Warm Ocean Water Is Causing Greenland’s Glaciers to Melt Faster, According to a Study

Higher air temperatures aren't the only reason glaciers in Greenland are melting.

While the oldest and thickest ice is thawing twice as fast as other ice in the Arctic Ocean, glaciers now appear to be threatened from below as well. According to a study published in the journal Nature Geoscience, Greeland's glaciers are melting at a faster rate due to warm ocean water moving underneath them.

“The reason for the intensified melting is now clear," Janin Schaffer, an oceanographer from the Alfred Wegener Institute in Germany, said in a statement, according to CNN.

The study examined the 79° North Glacier in northeast Greenland. According to researchers, the loss of mass from the Greenland ice sheet currently accounts for about 25 percent of the rise of global sea levels.

Researchers studied a 50-mile-long ice tongue, or “strip of ice that floats on the water without breaking off from the ice on land,” CNN reported.

According to the network, an underwater current bringing warm water from the Atlantic Ocean causes heat to come into contact with the ice, making the melting process faster. The current is more than a mile wide.

A similar current was also discovered near a different glacier in Greenland, CNN reported.

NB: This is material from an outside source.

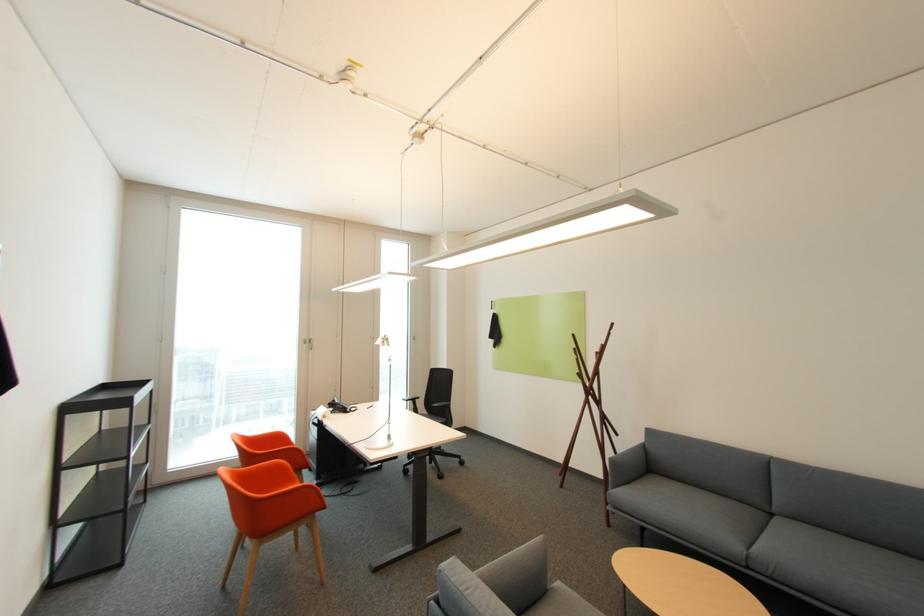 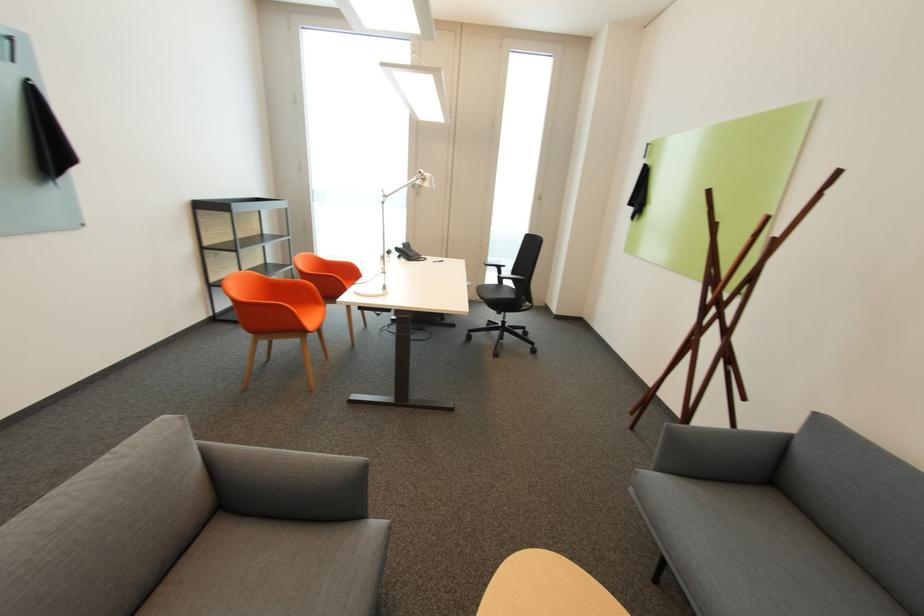 Find the pixel in the second image that matches [566,476] in the first image.

(638, 414) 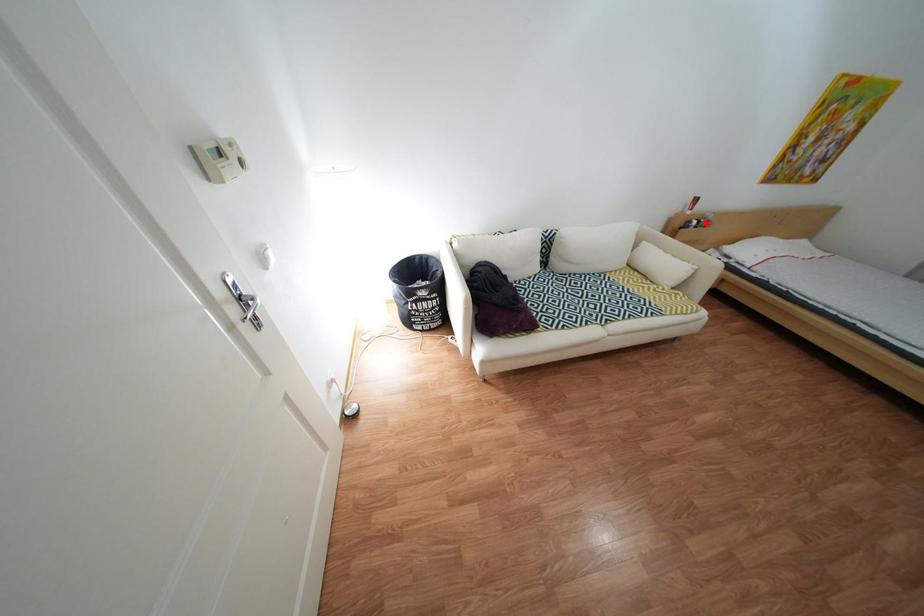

In that case, a large ice tongue has already broken off into the ocean.

Richard S Jones/Alfred Wegener Institute
Richard S Jones/Alfred Wegener Institute

A separate study published in Nov. 2019 warned that the Arctic could become ice-free in the summers as early as 2030. That prediction came as researchers discovered that older ice — or ice that is more than five years old and measures more than 13 feet thick — is melting, likely affected by ocean currents and atmospheric winds.

Melting ice has become an all too regular occurrence in the last several years, revealing landscapes, plants, and animals that people haven’t seen for thousands of years.